THERE WAS A LONG truce between Flo and Rose in the beginning. Rose’s nature was growing like a prickly pineapple, but slowly, and secretly, hard pride and skepticism overlapping, to make something surprising even to herself. Before she was old enough to go to school, and while Brian was still in the baby carriage, Rose stayed in the store with both of them — Flo sitting on the high stool behind the counter, Brian asleep by the window; Rose knelt or lay on the wide creaky floorboards, working with crayons on pieces of brown paper too torn or irregular to be used for wrapping.

People who came to the store were mostly from the houses around. Some country people came too, on their way home from town, and a few people from Hanratty, who walked across the bridge. Some people were always on the main street, in and out of stores, as if it was their duty to be always on display and their right to be welcomed. For instance, Becky Tyde.

Becky Tyde climbed up on Flo’s counter, made room for herself beside an open tin of crumbly jam-filled cookies.

“Are these any good?” she said to Flo, and boldly began to eat one. “When are you going to give us a job, Flo?”

“You could go and work in the butcher shop,” said Flo innocently. “You could go and work for your brother.”

“Roberta?” said Becky with a stagey sort of contempt. “You think I’d work for him?” Her brother who ran the butcher shop was named Robert but often called Roberta, because of his meek and nervous ways. Becky Tyde laughed. Her laugh was loud and noisy like an engine bearing down on you.
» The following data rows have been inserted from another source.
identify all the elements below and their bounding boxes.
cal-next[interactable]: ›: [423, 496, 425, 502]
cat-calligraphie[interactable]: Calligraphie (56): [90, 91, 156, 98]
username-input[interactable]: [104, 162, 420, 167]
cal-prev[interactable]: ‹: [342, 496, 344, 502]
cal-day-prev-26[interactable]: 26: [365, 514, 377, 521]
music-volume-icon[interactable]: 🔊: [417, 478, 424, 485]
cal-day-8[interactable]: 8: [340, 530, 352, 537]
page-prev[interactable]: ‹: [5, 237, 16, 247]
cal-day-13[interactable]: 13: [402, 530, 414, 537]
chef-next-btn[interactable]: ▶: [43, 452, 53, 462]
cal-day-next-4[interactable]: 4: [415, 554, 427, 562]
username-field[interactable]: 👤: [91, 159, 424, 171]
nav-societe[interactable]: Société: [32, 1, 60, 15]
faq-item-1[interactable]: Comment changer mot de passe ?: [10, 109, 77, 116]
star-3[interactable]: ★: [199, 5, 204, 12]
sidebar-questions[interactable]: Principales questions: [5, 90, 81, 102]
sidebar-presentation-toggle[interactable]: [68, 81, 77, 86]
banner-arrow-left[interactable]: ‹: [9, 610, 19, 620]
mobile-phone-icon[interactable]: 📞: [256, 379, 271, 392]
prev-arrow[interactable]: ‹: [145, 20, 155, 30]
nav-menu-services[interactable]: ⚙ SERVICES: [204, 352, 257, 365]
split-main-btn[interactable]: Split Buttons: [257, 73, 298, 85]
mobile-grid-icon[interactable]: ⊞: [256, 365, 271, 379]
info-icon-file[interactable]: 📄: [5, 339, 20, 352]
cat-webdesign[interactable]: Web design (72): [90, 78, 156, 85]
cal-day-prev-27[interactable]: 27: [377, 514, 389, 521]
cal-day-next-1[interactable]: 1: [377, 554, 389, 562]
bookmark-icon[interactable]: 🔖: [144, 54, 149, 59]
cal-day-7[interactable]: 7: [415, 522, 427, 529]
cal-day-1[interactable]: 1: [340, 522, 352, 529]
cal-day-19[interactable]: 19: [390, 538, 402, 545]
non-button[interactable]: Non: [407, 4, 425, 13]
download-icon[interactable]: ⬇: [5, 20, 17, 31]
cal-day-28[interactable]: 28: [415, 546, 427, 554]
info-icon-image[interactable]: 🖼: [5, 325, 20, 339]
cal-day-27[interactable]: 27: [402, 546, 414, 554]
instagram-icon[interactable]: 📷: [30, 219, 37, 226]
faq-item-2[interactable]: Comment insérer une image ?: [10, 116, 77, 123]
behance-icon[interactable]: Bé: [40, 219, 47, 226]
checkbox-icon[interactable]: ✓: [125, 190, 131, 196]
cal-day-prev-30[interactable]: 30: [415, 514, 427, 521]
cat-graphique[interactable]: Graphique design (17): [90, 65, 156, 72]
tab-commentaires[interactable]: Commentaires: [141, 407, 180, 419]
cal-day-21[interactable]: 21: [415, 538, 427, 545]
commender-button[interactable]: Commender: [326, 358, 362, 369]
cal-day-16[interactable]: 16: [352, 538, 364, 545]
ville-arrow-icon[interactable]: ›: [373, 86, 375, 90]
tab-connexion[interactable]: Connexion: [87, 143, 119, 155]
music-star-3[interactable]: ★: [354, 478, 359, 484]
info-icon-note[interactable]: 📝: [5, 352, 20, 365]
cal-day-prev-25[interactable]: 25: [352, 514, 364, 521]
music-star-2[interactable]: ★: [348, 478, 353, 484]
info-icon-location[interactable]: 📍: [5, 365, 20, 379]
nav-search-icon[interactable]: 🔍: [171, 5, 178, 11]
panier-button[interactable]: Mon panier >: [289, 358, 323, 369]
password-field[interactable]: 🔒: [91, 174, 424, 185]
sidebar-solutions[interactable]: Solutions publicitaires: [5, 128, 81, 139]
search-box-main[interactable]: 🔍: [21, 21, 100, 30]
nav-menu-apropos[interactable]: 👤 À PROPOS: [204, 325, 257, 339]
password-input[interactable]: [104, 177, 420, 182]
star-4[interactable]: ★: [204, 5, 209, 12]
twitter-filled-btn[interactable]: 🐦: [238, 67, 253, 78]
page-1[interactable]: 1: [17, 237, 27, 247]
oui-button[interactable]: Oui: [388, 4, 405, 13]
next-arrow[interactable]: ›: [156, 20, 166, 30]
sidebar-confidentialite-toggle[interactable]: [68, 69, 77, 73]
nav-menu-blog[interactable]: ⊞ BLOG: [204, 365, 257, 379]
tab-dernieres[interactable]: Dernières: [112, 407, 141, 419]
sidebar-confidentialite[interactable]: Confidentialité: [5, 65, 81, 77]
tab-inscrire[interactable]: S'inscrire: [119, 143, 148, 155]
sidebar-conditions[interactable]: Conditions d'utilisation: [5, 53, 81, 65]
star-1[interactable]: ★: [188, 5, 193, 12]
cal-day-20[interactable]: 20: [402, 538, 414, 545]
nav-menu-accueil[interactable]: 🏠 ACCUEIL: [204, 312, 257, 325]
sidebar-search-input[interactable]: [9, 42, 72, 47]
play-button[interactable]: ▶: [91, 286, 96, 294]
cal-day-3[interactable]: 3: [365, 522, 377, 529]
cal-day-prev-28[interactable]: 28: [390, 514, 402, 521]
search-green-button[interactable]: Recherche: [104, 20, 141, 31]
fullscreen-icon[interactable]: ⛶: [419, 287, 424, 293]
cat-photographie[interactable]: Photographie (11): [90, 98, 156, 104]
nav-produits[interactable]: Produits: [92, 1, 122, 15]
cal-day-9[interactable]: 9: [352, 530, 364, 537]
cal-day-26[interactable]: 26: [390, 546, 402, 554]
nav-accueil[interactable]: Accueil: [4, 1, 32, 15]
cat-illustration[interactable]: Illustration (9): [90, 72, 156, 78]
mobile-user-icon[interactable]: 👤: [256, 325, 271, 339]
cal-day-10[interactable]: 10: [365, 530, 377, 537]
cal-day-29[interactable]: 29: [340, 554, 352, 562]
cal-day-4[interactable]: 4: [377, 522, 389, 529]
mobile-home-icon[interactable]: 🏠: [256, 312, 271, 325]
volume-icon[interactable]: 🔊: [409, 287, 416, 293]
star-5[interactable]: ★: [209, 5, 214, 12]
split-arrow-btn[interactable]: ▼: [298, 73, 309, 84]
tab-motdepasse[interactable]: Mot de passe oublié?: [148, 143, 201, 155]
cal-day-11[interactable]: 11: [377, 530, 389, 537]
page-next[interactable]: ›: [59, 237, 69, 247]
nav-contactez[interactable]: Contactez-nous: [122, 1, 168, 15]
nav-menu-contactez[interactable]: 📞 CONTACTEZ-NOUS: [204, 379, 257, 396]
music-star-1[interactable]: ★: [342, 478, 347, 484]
She was a big-headed loud-voiced dwarf, with a mascot’s sexless swagger, a red velvet tam, a twisted neck that forced her to hold her head on one side, always looking up and sideways. She wore little polished high-heeled shoes, real lady’s shoes. Rose watched her shoes, being scared of the rest of her, of her laugh and her neck. She knew from Flo that Becky Tyde had been sick with polio as a child, that was why her neck was twisted and why she had not grown any taller. It was hard to believe that she had started out differently, that she had ever been normal. Flo said she was not cracked, she had as much brains as anybody, but she knew she could get away with anything.

“You know I used to live out here?” Becky said, noticing Rose. “Hey! What’s-your-name! Didn’t I used to live out here, Flo?”
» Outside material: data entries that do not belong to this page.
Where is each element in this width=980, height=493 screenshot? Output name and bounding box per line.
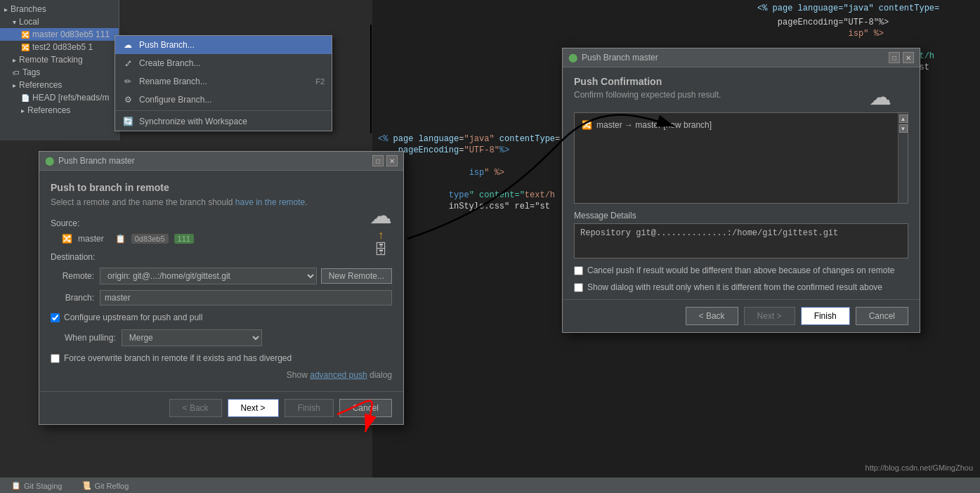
git-tree-branches[interactable]: ▸ Branches <box>0 3 119 15</box>
branches-label: Branches <box>11 4 46 14</box>
remote-select[interactable]: origin: git@...:/home/git/gittest.git <box>100 268 317 284</box>
context-menu-configure-branch[interactable]: ⚙ Configure Branch... <box>115 91 332 109</box>
confirm-back-button[interactable]: < Back <box>686 307 738 325</box>
confirm-heading: Push Confirmation <box>574 76 908 87</box>
confirm-minimize-button[interactable]: □ <box>889 52 900 63</box>
confirm-scrollbar: ▲ ▼ <box>898 113 908 203</box>
ref2-label: References <box>27 105 70 115</box>
context-menu-create-branch[interactable]: ⑇ Create Branch... <box>115 54 332 72</box>
source-label: Source: <box>51 218 392 228</box>
cylinder-icon: 🗄 <box>370 242 392 258</box>
synchronize-label: Synchronize with Workspace <box>139 117 247 126</box>
show-advanced-suffix: dialog <box>367 370 392 380</box>
new-remote-button[interactable]: New Remote... <box>321 268 392 284</box>
scrollbar-up[interactable]: ▲ <box>899 114 908 123</box>
push-confirm-dialog: ⬤ Push Branch master □ ✕ Push Confirmati… <box>562 48 920 333</box>
message-details-label: Message Details <box>574 211 908 221</box>
remote-label: Remote: <box>51 271 100 281</box>
force-overwrite-label: Force overwrite branch in remote if it e… <box>64 353 292 363</box>
context-menu-synchronize[interactable]: 🔄 Synchronize with Workspace <box>115 112 332 131</box>
message-details-text: Repository git@..............:/home/git/… <box>580 228 838 238</box>
remote-field-row: Remote: origin: git@...:/home/git/gittes… <box>51 268 392 284</box>
upload-arrow-icon: ↑ <box>370 229 392 242</box>
confirm-dialog-title: ⬤ Push Branch master <box>568 53 658 63</box>
confirm-dialog-footer: < Back Next > Finish Cancel <box>563 299 920 332</box>
head-label: HEAD [refs/heads/m <box>32 93 109 103</box>
source-commit-icon: 📋 <box>115 234 126 244</box>
finish-button[interactable]: Finish <box>285 399 334 417</box>
show-advanced-prefix: Show <box>287 370 310 380</box>
branch-field-row: Branch: <box>51 290 392 305</box>
git-staging-label: Git Staging <box>24 482 62 490</box>
push-dialog-heading: Push to branch in remote <box>51 182 392 193</box>
destination-label: Destination: <box>51 252 392 262</box>
confirm-branch-area: 🔀 master → master [new branch] ▲ ▼ <box>574 112 908 204</box>
expand-icon: ▸ <box>13 81 16 89</box>
configure-checkbox-row: Configure upstream for push and pull <box>51 313 392 322</box>
git-tree-master[interactable]: 🔀 master 0d83eb5 111 <box>0 28 119 41</box>
confirm-branch-row: 🔀 master → master [new branch] <box>582 120 712 130</box>
show-advanced-row: Show advanced push dialog <box>51 370 392 380</box>
show-dialog-checkbox[interactable] <box>574 283 583 292</box>
branch-label: Branch: <box>51 293 100 303</box>
branch-icon: 🔀 <box>21 44 30 51</box>
git-tree-test2[interactable]: 🔀 test2 0d83eb5 1 <box>0 41 119 53</box>
branch-icon: 🔀 <box>21 31 30 39</box>
watermark-text: http://blog.csdn.net/GMingZhou <box>865 464 973 472</box>
confirm-close-button[interactable]: ✕ <box>903 52 914 63</box>
test2-branch-label: test2 0d83eb5 1 <box>32 42 93 52</box>
push-branch-icon: ☁ <box>122 39 133 51</box>
close-button[interactable]: ✕ <box>386 155 398 166</box>
context-menu-rename-branch[interactable]: ✏ Rename Branch... F2 <box>115 72 332 91</box>
confirm-checkboxes: Cancel push if result would be different… <box>574 265 908 292</box>
advanced-push-link[interactable]: advanced push <box>310 370 367 380</box>
confirm-finish-button[interactable]: Finish <box>801 307 850 325</box>
git-tree-local[interactable]: ▾ Local <box>0 15 119 28</box>
expand-icon: ▸ <box>4 6 8 13</box>
git-reflog-tab[interactable]: 📜 Git Reflog <box>76 480 134 492</box>
create-branch-icon: ⑇ <box>122 58 133 69</box>
git-staging-tab[interactable]: 📋 Git Staging <box>6 480 67 492</box>
minimize-button[interactable]: □ <box>372 155 384 166</box>
git-tree-remote-tracking[interactable]: ▸ Remote Tracking <box>0 53 119 66</box>
branch-input[interactable] <box>100 290 392 305</box>
create-branch-label: Create Branch... <box>139 58 200 68</box>
confirm-next-button[interactable]: Next > <box>744 307 795 325</box>
context-menu: ☁ Push Branch... ⑇ Create Branch... ✏ Re… <box>115 35 332 131</box>
git-tree-head[interactable]: 📄 HEAD [refs/heads/m <box>0 91 119 104</box>
back-button[interactable]: < Back <box>169 399 222 417</box>
ref-icon: 📄 <box>21 94 30 102</box>
push-dialog-title-text: Push Branch master <box>58 156 135 166</box>
cloud-icon-area: ☁ ↑ 🗄 <box>370 202 392 258</box>
configure-branch-label: Configure Branch... <box>139 95 211 105</box>
confirm-dialog-titlebar: ⬤ Push Branch master □ ✕ <box>563 48 920 67</box>
configure-upstream-label: Configure upstream for push and pull <box>64 313 202 322</box>
cancel-push-checkbox[interactable] <box>574 266 583 275</box>
git-tree-references[interactable]: ▸ References <box>0 79 119 91</box>
cancel-push-label: Cancel push if result would be different… <box>587 265 894 275</box>
context-menu-push-branch[interactable]: ☁ Push Branch... <box>115 36 332 54</box>
git-tree-ref2[interactable]: ▸ References <box>0 104 119 117</box>
bottom-bar: 📋 Git Staging 📜 Git Reflog <box>0 478 980 493</box>
confirm-dialog-controls: □ ✕ <box>889 52 914 63</box>
next-button[interactable]: Next > <box>228 399 279 417</box>
push-dialog-title: ⬤ Push Branch master <box>45 156 135 166</box>
context-menu-separator <box>115 110 332 111</box>
ref-icon: ▸ <box>21 107 25 114</box>
cancel-button[interactable]: Cancel <box>339 399 392 417</box>
push-dialog-subtext: Select a remote and the name the branch … <box>51 197 392 207</box>
when-pulling-select[interactable]: Merge <box>122 329 262 346</box>
configure-upstream-checkbox[interactable] <box>51 313 60 322</box>
message-details-box: Repository git@..............:/home/git/… <box>574 223 908 258</box>
rename-branch-icon: ✏ <box>122 76 133 87</box>
confirm-cancel-button[interactable]: Cancel <box>856 307 908 325</box>
tag-icon: 🏷 <box>13 69 20 77</box>
watermark: http://blog.csdn.net/GMingZhou <box>865 464 973 472</box>
force-overwrite-checkbox[interactable] <box>51 354 60 363</box>
git-reflog-label: Git Reflog <box>94 482 129 490</box>
show-dialog-checkbox-row: Show dialog with result only when it is … <box>574 282 908 292</box>
git-tree-tags[interactable]: 🏷 Tags <box>0 66 119 79</box>
scrollbar-down[interactable]: ▼ <box>899 124 908 133</box>
force-overwrite-checkbox-row: Force overwrite branch in remote if it e… <box>51 353 392 363</box>
rename-branch-label: Rename Branch... <box>139 77 207 86</box>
“If you did it was before my time,” said Flo, as if she didn’t know anything.

“That was before the neighborhood got so downhill. Excuse me saying so. My father built his house out here and he built his slaughterhouse and we had half an acre of orchard.”

“Is that so?” said Flo, using her humoring voice, full of false geniality, humility even. “Then why did you ever move away?”

“I told you, it got to be such a downhill neighborhood,” said Becky. She would put a whole cookie in her mouth if she felt like it, let her cheeks puff out like a frog’s. She never told any more.

Flo knew anyway, and who didn’t. Everyone knew the house, red brick with the veranda pulled off and the orchard, what was left of it, full of the usual outflow — car seats and washing machines and bed-springs and junk. The house would never look sinister, in spite of what had happened in it, because there was so much wreckage and confusion all around.

Becky’s old father was a different kind of butcher from her brother, according to Flo. A bad-tempered Englishman. And different from Becky in the matter of mouthiness. His was never open. A skinflint, a family tyrant. After Becky had polio he wouldn’t let her go back to school. She was seldom seen outside the house, never outside the yard. He didn’t want people gloating. That was what Becky said, at the trial. Her mother was dead by that time and her sisters married. Just Becky and Robert at home. People would stop Robert on the road and ask him, “How about your sister, Robert? Is she altogether better now?”

“Yes.”

“Does she do the housework? Does she get your supper?”